A terra é dos pretos

Na terra da Balaiada, quilombola é uma chama que nunca se apaga. No século XIX maranhense, pretos enfrentaram a escravidão e a violência do Império. Hoje, os quilombos de Frechal e Alcântara encaram a ganância do agronegócio e o desprezo do Estado. Nessa fenda do tempo, a pobreza e o racismo tentam dizimar um orgulho negro que, atado à terra, resiste.

O terreno comunitário é parte fundamental da identificação quilombola: o chão é seu espelho, um reflexo que “é definido historicamente, e não biologicamente”. Ele entrelaça a herança cultural com a agricultura, a caça e o extrativismo. Porém o Estado, na maioria das vezes, ignora o acesso à saúde, ao transporte e à educação. Tudo parece incitar o abandono, deixar a terra dos antepassados para viver na periferia de qualquer cidade.

A visão do Estado no século XVIII, até o senso comum de nossos dias, define o quilombo com uma reunião de escravizados fugitivos. Na perspectiva preta, é a formação de uma complexa rede social que cultiva sua cultura e “designa um processo de trabalho autônomo, livre da submissão dos grandes proprietários”.

As aspas do parágrafo anterior são do artigo “As identidades quilombolas contemporâneas: nuances das experiências do Maranhão”, assinado pelo historiador Josenildo de Jesus Pereira na Revista Embornal, da UECE – Universidade Estadual do Ceará. O autor traça o percurso da identidade, a opressão, a resistência e as batalhas pelo direito à terra no estado nordestino. Para ele, os quilombolas “vivem uma situação histórica ambígua e revestida por uma profunda vulnerabilidade”.

Somente na Constituição de 1988 os direitos à propriedade aos remanescentes quilombolas foram garantidos. Essa decisão teve forte impacto no Maranhão. De acordo com o Censo de 2022, há 2.025 quilombos no estado, o que corresponde a 23,99% do total no país – é a unidade da federação com mais comunidades rurais ou urbanas históricas negras.

O historiador narra a história do Quilombo Frechal, também chamado de “terras de pretos” pelos seus moradores, que fica na cidade de Mirinzal, numa área de cerca de 10 mil hectares ocupada desde o século XIX por 183 famílias que aram sobrevivências em seus roçados.  No início da década de 1980, um empresário paulista disse que era dono das terras e tentou expulsá-los para produzir guaraná e pimenta do reino.

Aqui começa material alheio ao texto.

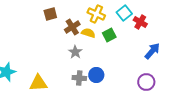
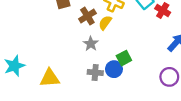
yellow semicircle: (88, 33) -> (105, 23), turned -72
green square: (109, 35) -> (124, 58), moved

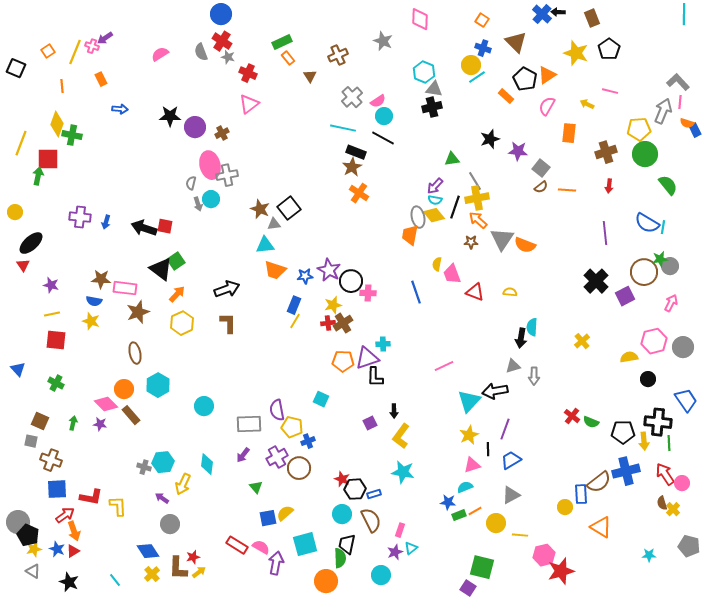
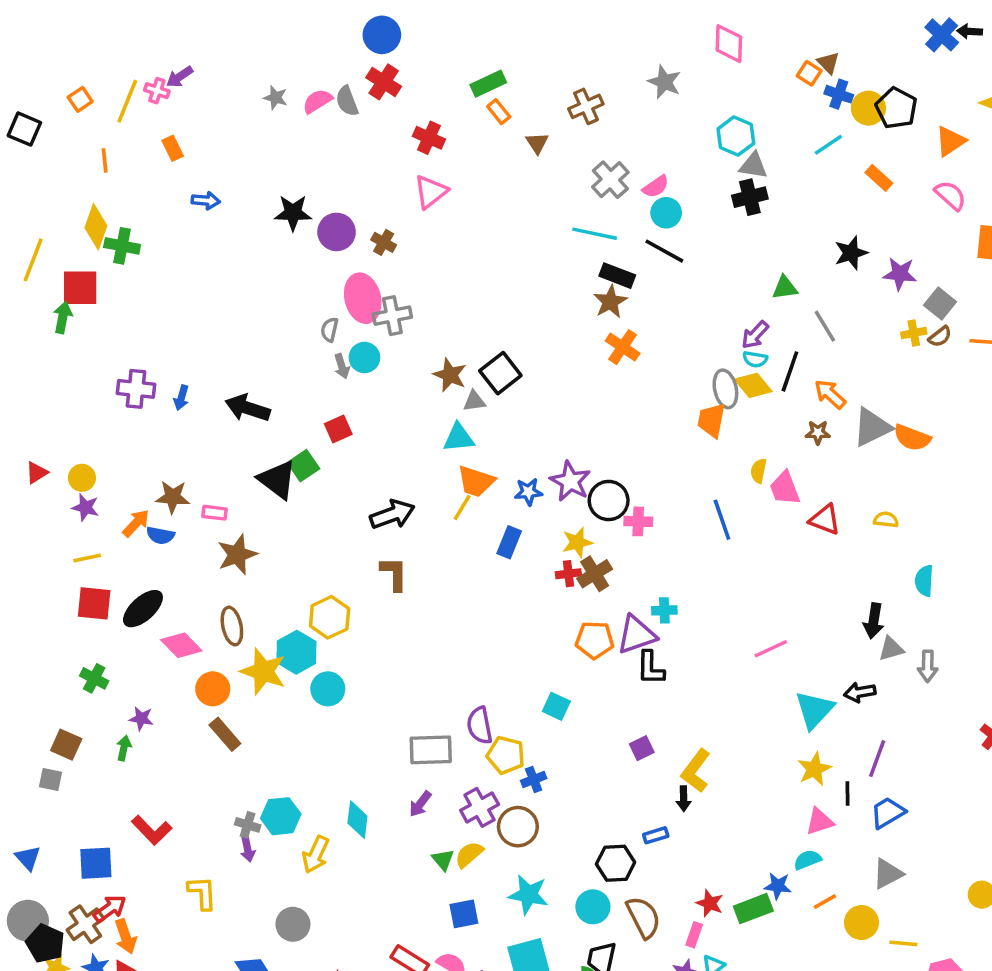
orange square: (482, 20) -> (809, 73), moved
brown triangle: (516, 42) -> (828, 63), moved, size x0.6
pink semicircle: (160, 54) -> (317, 101), moved
gray star: (228, 57) -> (276, 98), moved
yellow circle: (471, 65) -> (868, 108), moved
black pentagon: (525, 79) -> (896, 108), moved
pink semicircle: (547, 106) -> (950, 195), turned 102
brown cross: (222, 133) -> (384, 242), turned -32
yellow cross: (477, 198) -> (914, 333), moved, size x0.6
yellow circle: (15, 212) -> (82, 478), moved
red square: (165, 226) -> (338, 429), moved, turned -35
gray triangle: (502, 239) -> (872, 427), turned 30
black ellipse: (31, 243) -> (143, 609), moved
red triangle: (23, 265) -> (37, 473), turned 32
pink rectangle: (125, 288) -> (214, 513), size x0.6
orange arrow: (177, 294) -> (136, 523), moved
yellow star: (91, 321) -> (263, 671), moved, size x1.5
yellow line: (295, 321) -> (462, 507), moved
yellow hexagon: (182, 323) -> (330, 617), moved
black arrow: (521, 338) -> (874, 621), moved
blue triangle: (18, 369) -> (28, 858), moved
cyan hexagon: (158, 385) -> (296, 652), moved
black arrow: (495, 391) -> (860, 692), size x0.7
pink diamond: (106, 404) -> (181, 645), moved
cyan circle: (204, 406) -> (328, 689), moved
black arrow: (394, 411) -> (684, 799), moved
purple star: (100, 424) -> (141, 718), moved
brown cross: (51, 460) -> (85, 924), moved, turned 35
cyan star: (403, 472) -> (528, 895), moved
red star: (342, 479) -> (710, 903), moved
blue rectangle: (374, 494) -> (656, 835), moved
red L-shape: (91, 497) -> (152, 830), moved, turned 35
purple arrow: (162, 498) -> (248, 849), moved, turned -136
yellow semicircle: (285, 513) -> (469, 855), moved
green rectangle: (459, 515) -> (753, 909), moved, size x1.5

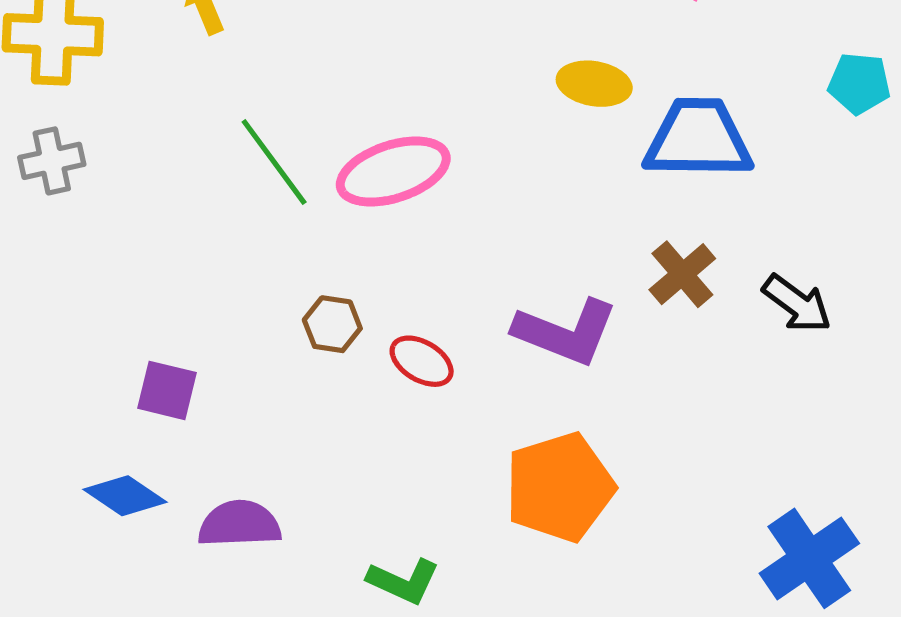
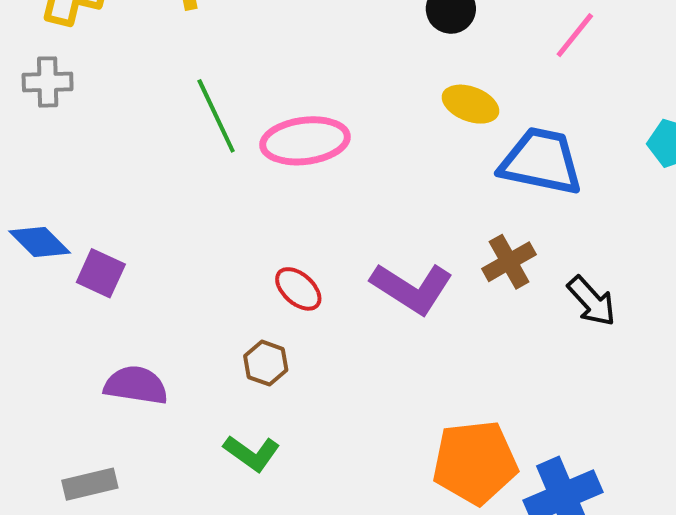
brown hexagon: (332, 324) -> (266, 363), moved
orange pentagon: (560, 487) -> (475, 462), moved
blue diamond: (125, 496) -> (40, 242), moved

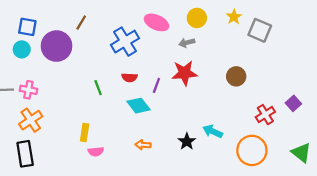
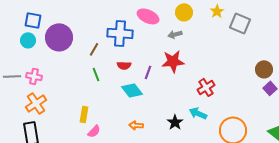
brown line: (81, 22) -> (94, 49), moved
blue cross: (125, 42) -> (120, 33), turned 35
brown circle: (236, 76) -> (264, 69), moved
red cross: (265, 115) -> (206, 87), moved
pink semicircle: (96, 152) -> (94, 131), turned -40

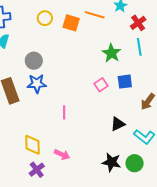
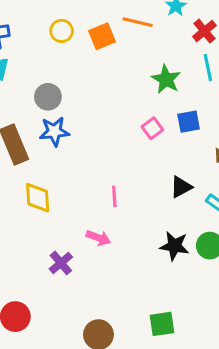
orange square: (71, 23) -> (102, 36), turned -36
pink line: (64, 112) -> (114, 196), moved
yellow diamond: (33, 145) -> (38, 198), moved

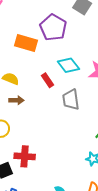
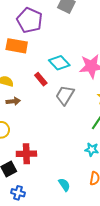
purple pentagon: (53, 27) -> (30, 20), moved
gray trapezoid: (71, 100) -> (65, 95), turned 45

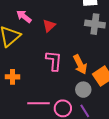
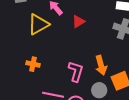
pink L-shape: (54, 61) -> (76, 71), moved

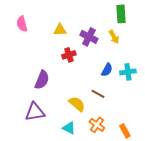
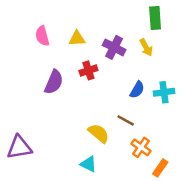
pink semicircle: (22, 24) -> (42, 36), moved
purple semicircle: (42, 80) -> (54, 82), moved
purple triangle: (35, 112) -> (19, 147), moved
orange cross: (97, 125) -> (141, 147), moved
orange rectangle: (125, 131) -> (160, 168), turned 64

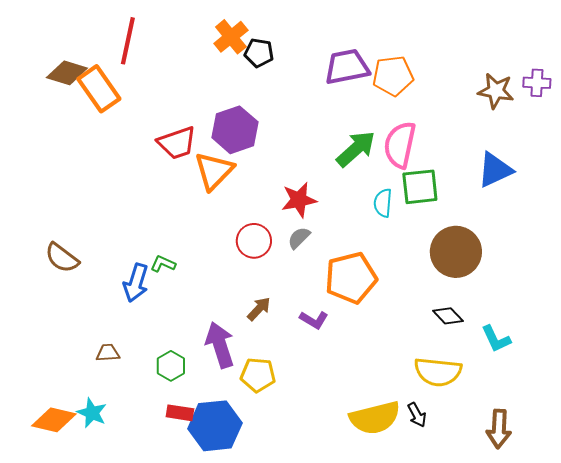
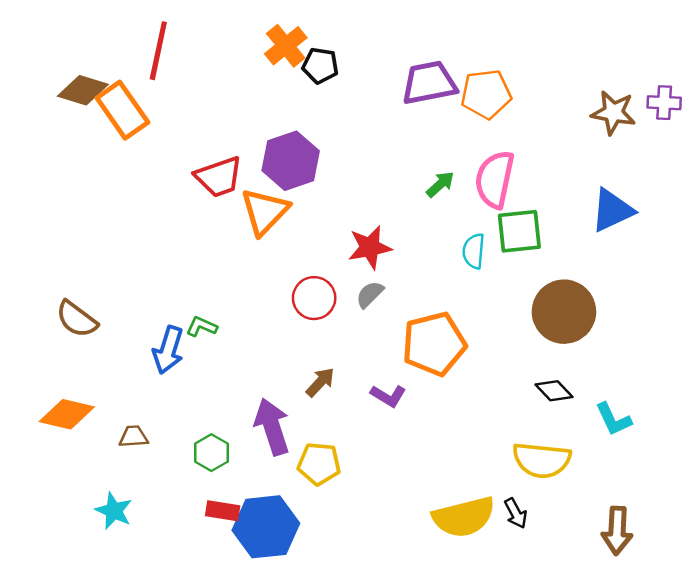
green arrow: (356, 149) -> (440, 184), size x0.6
orange diamond: (54, 420) -> (67, 414), moved

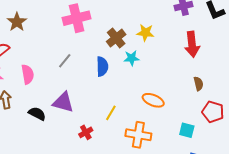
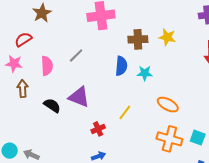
brown cross: (116, 38) -> (138, 39), turned 30
cyan star: (132, 58) -> (145, 73), moved
gray line: (65, 61) -> (76, 56), moved
orange cross: (138, 135) -> (169, 139), moved

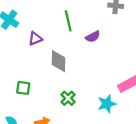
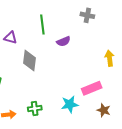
purple triangle: (35, 39) -> (10, 38), turned 32
green cross: (68, 98) -> (35, 108), moved, turned 32

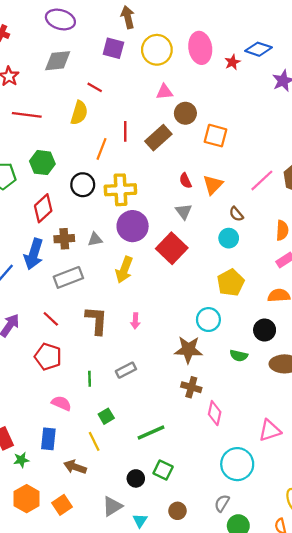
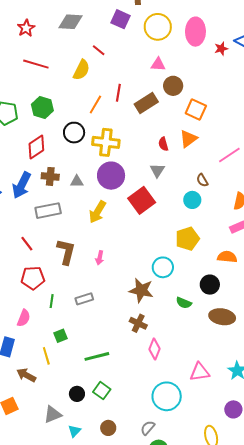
orange triangle: (213, 185) -> (188, 139), moved
red pentagon: (48, 357) -> (33, 278), moved, turned -30
pink semicircle: (61, 403) -> (24, 318), turned 78

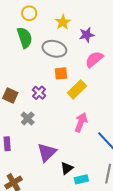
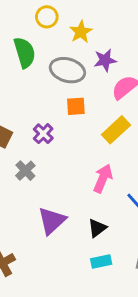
yellow circle: (29, 13) -> (47, 17), moved
purple star: (87, 35) -> (105, 60), moved
yellow rectangle: (77, 89) -> (116, 130), moved
black triangle: (67, 168) -> (97, 228), moved

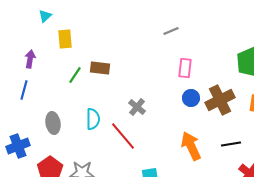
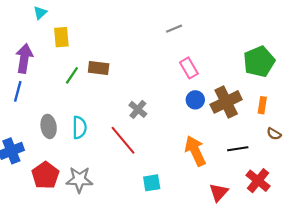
purple arrow: (30, 59) -> (24, 58), size x1.5
pink rectangle: (185, 68) -> (189, 68), turned -36
cyan semicircle: (93, 119) -> (79, 127), moved

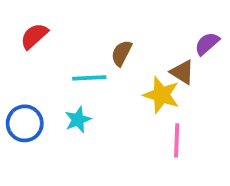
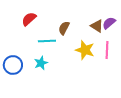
red semicircle: (34, 36) -> (29, 19), moved
brown triangle: (182, 72) -> (97, 26), moved
pink line: (177, 140) -> (107, 50), moved

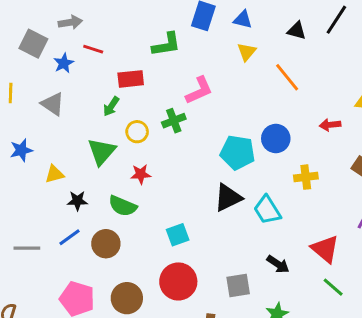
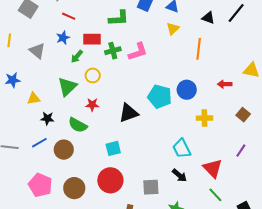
blue star: (64, 63) -> (63, 38), moved
orange line: (287, 77) -> (199, 49), turned 40
green cross: (174, 121) -> (113, 51), moved
black triangle: (228, 198) -> (129, 113), moved
cyan trapezoid: (267, 210) -> (182, 149), moved

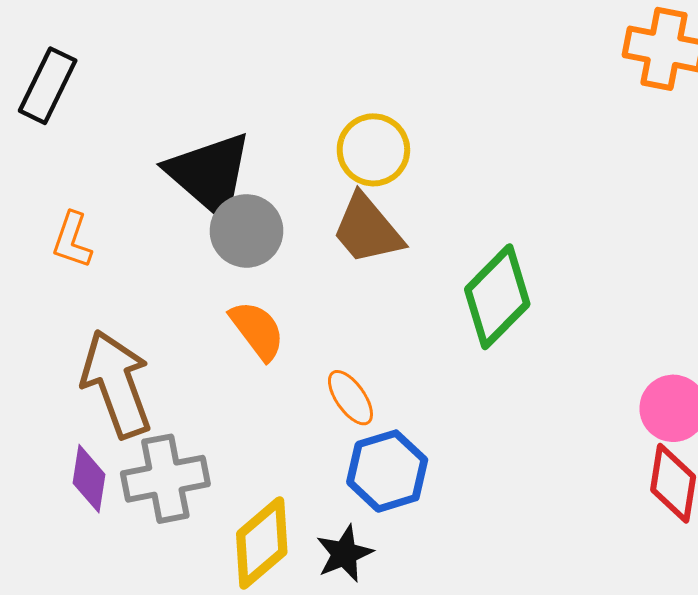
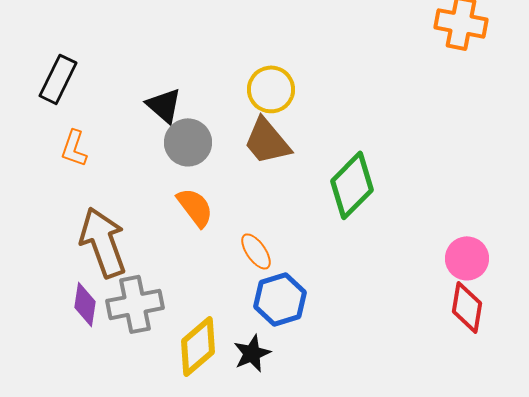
black rectangle: (48, 86) -> (58, 79), moved
black triangle: (210, 174) -> (164, 105), size x0.6

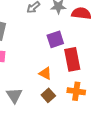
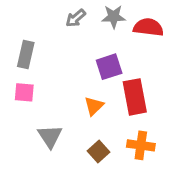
orange triangle: (45, 73) -> (94, 106), moved, turned 48
gray triangle: (14, 95) -> (50, 136), moved

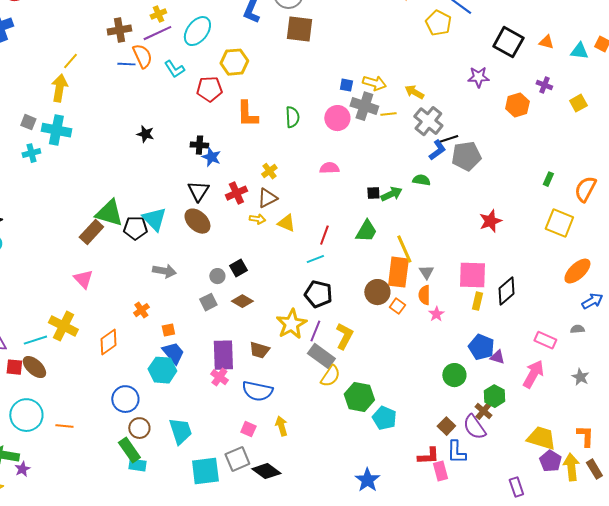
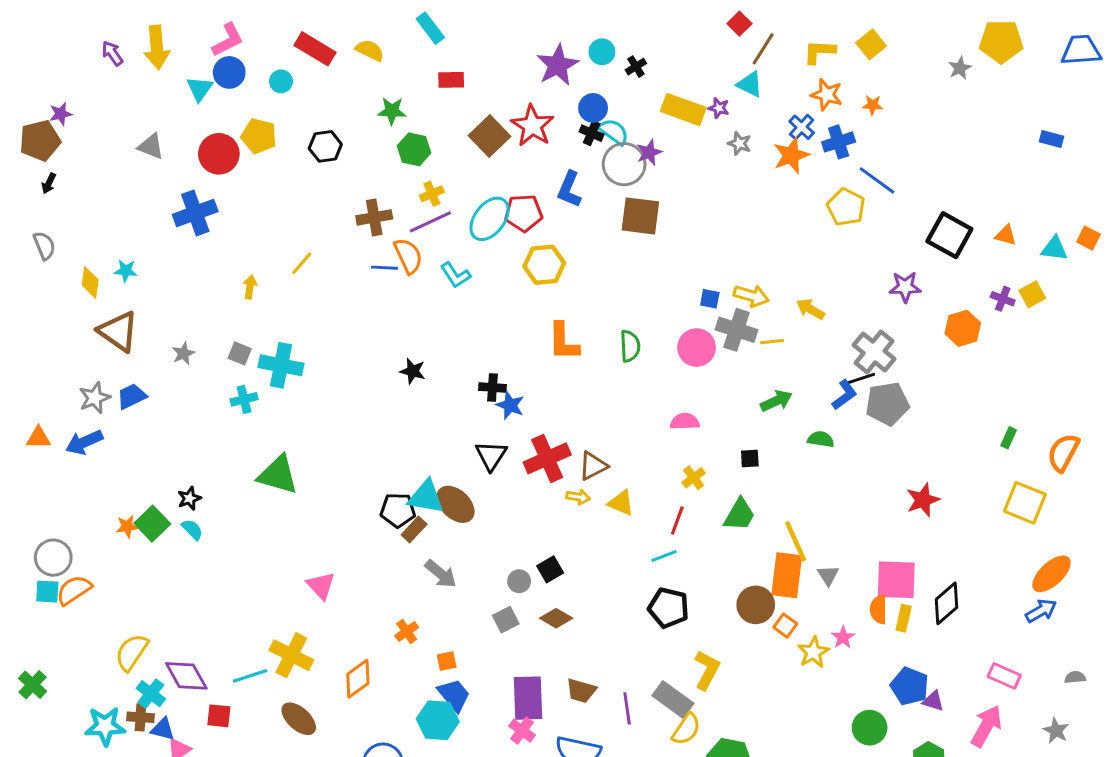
yellow arrow: (59, 88) -> (250, 287), moved, size x0.6
red pentagon: (209, 89) -> (524, 213), moved
yellow square: (578, 103) -> (1032, 294), moved
gray cross: (428, 121) -> (874, 352), moved
yellow cross: (269, 171) -> (694, 478), moved
red cross: (236, 193) -> (547, 458), size x1.4
green arrow: (391, 194) -> (776, 401), moved
green triangle: (109, 213) -> (278, 475), moved
cyan triangle: (154, 219) -> (426, 497), turned -36
brown ellipse: (197, 221) -> (455, 504), moved
brown rectangle: (91, 232) -> (414, 529), moved, size x0.7
gray arrow: (164, 271) -> (441, 574), turned 30
orange semicircle: (424, 295) -> (878, 609), moved
blue arrow: (592, 301) -> (1041, 611), moved
yellow star: (291, 324) -> (813, 652), moved, size x0.7
gray semicircle: (577, 329) -> (1075, 677), moved
purple line: (315, 331) -> (627, 708), moved, turned -30
brown ellipse: (34, 367) -> (299, 719), moved

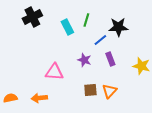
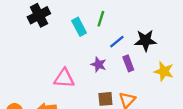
black star: (118, 27) -> (146, 40), moved

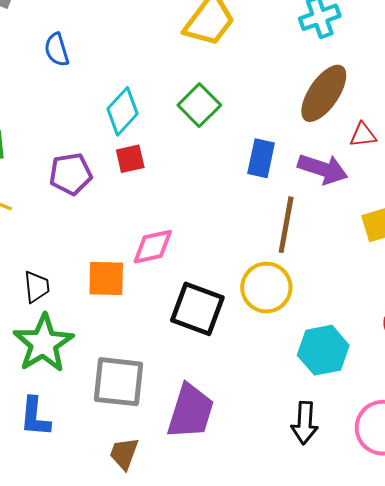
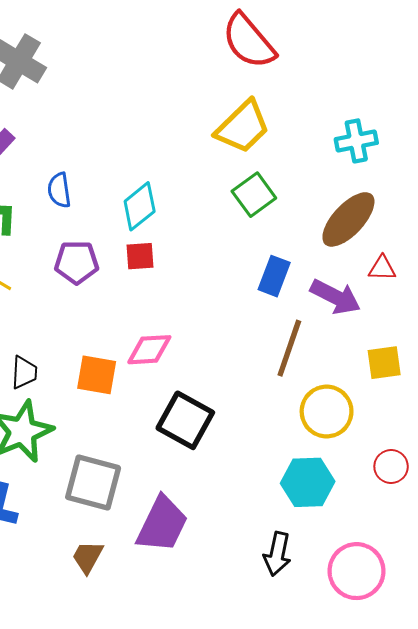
blue semicircle: (57, 50) -> (59, 190), moved
green square: (199, 105) -> (254, 195), moved
yellow circle: (266, 288) -> (327, 412), moved

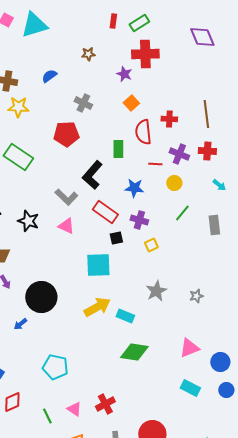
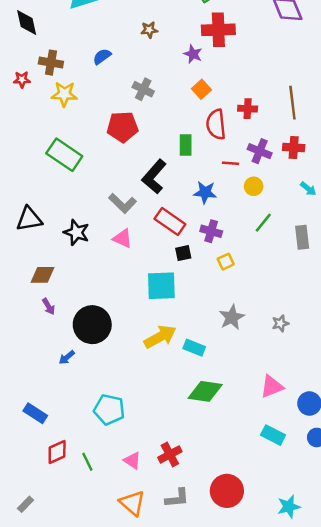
green line: (47, 416) -> (87, 462), moved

“Retirar estas terras dos descendentes dos escravos é o mesmo que ditar uma sentença de morte aos homens, mulheres e crianças que nasceram naquele lugar”, afirma. A comunidade sofreu todo tipo de pressão e ameaças durante uma década. Em 1992, após intensa mobilização, com o apoio de diversas entidades, a área foi decretada Reserva Extrativista do Quilombo Frechal.

É conhecido o conflito agrário para a instalação da Base Espacial de Alcântara nos anos 1980. Os militares expulsaram de suas casas mais de 300 famílias de 32 comunidades. Segundo o autor, a empresa Alcântara Cyclone Space abriu estradas, picadas, desmatou árvores centenárias, fez perfurações indevidas e ofereceu o trânsito de veículos pesados sobre áreas de plantio. As organizações sociais entraram na Justiça.

Na época da publicação do artigo, o impasse continuava. Somente em 2024, após 44 anos de , foi assinado um acordo.  O governo decidiu que serão destinados às comunidades 78,1 mil hectares, áreas privadas sobrepostas serão desapropriadas e o território será titulado. Resta saber se a decisão será cumprida. O município de Alcântara tem cerca de 18 mil moradores e 84% deles são quilombolas ‒ a maior proporção do país. E já se sabe que, nesse país, nem sempre o direito dos pretos é respeitado.